Handling domains with non-alphabetic characters

Unfortunately, some domains have non-alphabetic characters in their domain name. Although seldom, they do exist, and OTG can't completely rule out the possibility that they will not be encountered. As such, in the center of the top border are 12 characters- the digits 0 through 9, the period and the dash. If these characters are encountered as part of traveling through the OTG with the domain, then travel to the character in the first row immediately below that character in the same column. For example, if your domain had a "5" in the domain, then you would travel to "f" in the first row in our example OTG card. If there are consecutive numbers in your domain, then unfortunately, I am not sure exactly how that is to be handled.

Criticisms, Thoughts and Conclusion

DOUBLE PHEW!!!

If you have made it to this point, you're determined to learn OTG. In my opinion, Steve's OTG paper system has some pretty serious problems:

  • The rules are technical and many, making the entire system very cumbersome to use.
  • Overall, creating your passwords are slow, slow, slow. Hopefully you store them in an encrypted database for retrieval, because recreating them is very slow, and not something you want to be fighting with when under stress.
  • Due to the cumbersome nature of OTG, creating your passwords can be very error prone.
  • The size of the OTG card is too large to fit into your wallet to carry with you, and see the characters on the grid without a magnifying glass.
  • If the card is lost, and the card is attributed to you, because you are using domains to create the passwords, the attacker could easily figure out the password to your accounts with the card. As such, you may want to prepend a 1- or 2-character salt onto the domain before beginning phase 1.

These are probably my biggest criticisms of the OTG system. While slick for a paper-based encryption system, it's a lot of visual scanning and lookups, a lot of rules and exceptions to remember, and a lot of areas that can create errors. Some die-hards may use this for their passwords, but I don't think I can recommend it, even to some of the most nerdy, security conscious friends I have.

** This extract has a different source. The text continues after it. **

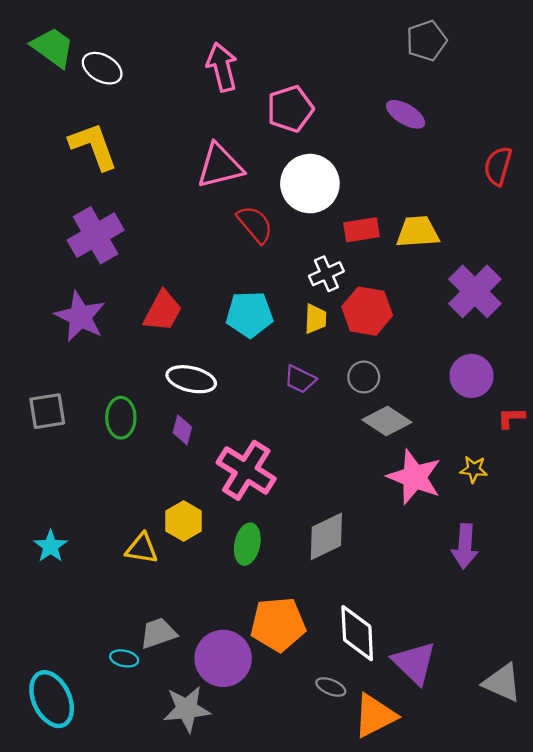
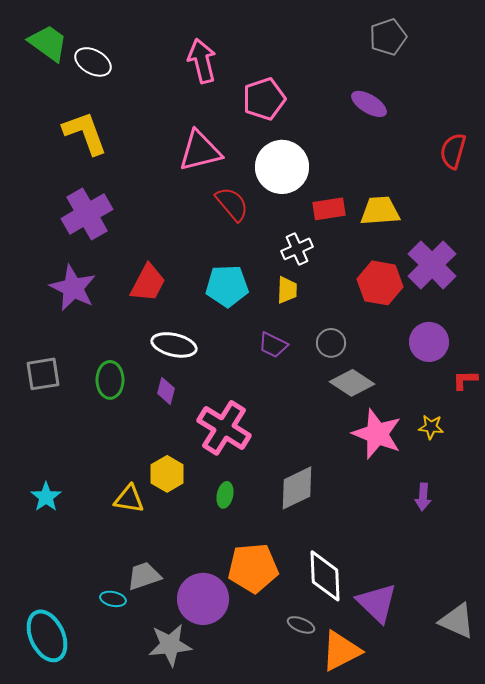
red hexagon: (367, 311) -> (380, 283), moved
green ellipse: (247, 544) -> (225, 495), size x0.7
purple arrow: (465, 546) -> (423, 497), size x0.7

In my opinion, the PasswordCard is a much more elegant system that doesn't require the user to keep a lot of rules and exceptions in their head, and if the card is lost, the attacker still has a great amount of work to do figuring out what the password is, and to which account it belongs to.

To be fair, the OTG system is marked as "Work in Progress", so there may be adjustments to the system in the future that make it more of an elegant system for creating passwords. But I think the whole thing will need to be reworked, as traversing a Latin Square to create passwords is just too cumbersome for practical use.

{ 4 } Comments

  1. Pierre | March 19, 2014 at 1:44 pm | Permalink

    why is your web site protected by impaired security levels RSA4096 (around 150 bit security) and SHA1 (80 bit security) which is being obsoleted by NIST ?

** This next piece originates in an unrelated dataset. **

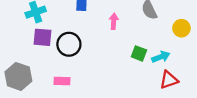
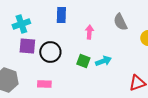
green square: (139, 53) -> (83, 61), moved
cyan arrow: (161, 57) -> (103, 61), moved

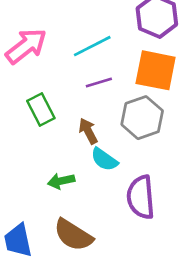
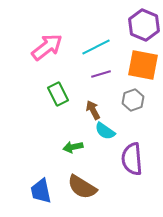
gray hexagon: (142, 118) -> (133, 100), size x0.7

  2. Aaron Toponce | March 19, 2014 at 6:11 pm | Permalink

    Yeah, I've been meaning to address that. I have a good amount of readers that read my site from various browsers on different platforms, from different vendors, and different RSS readers. I've been meaning to research a lowest common denominator between everyone, without alienating anybody. So, for the time being, I've been doing the default cipher suite by using AES-256 in CBC, SHA1 MAC and 4096 RSA Diffie-Hellman. Thanks for bringing it up- I'll probably address it tonight, or this weekend.

  3. Aaron Toponce | March 19, 2014 at 6:20 pm | Permalink

    Digging into it, it appears that my certificate from RapidSSL only supports SHA1 for the message authentication. I wish I could support SHA256, but that would require purchasing a new certificate, which I may consider. While SHA1 is certainly broken, and I even blogged about that, which I reference in this series, I don't know that I'm going to lose any sleep about it right now, although looking forward, I'll definitely address it.

  4. Myra Shirey | January 28, 2016 at 12:03 am | Permalink

    Excellent! its Interesting and very helpful sharing.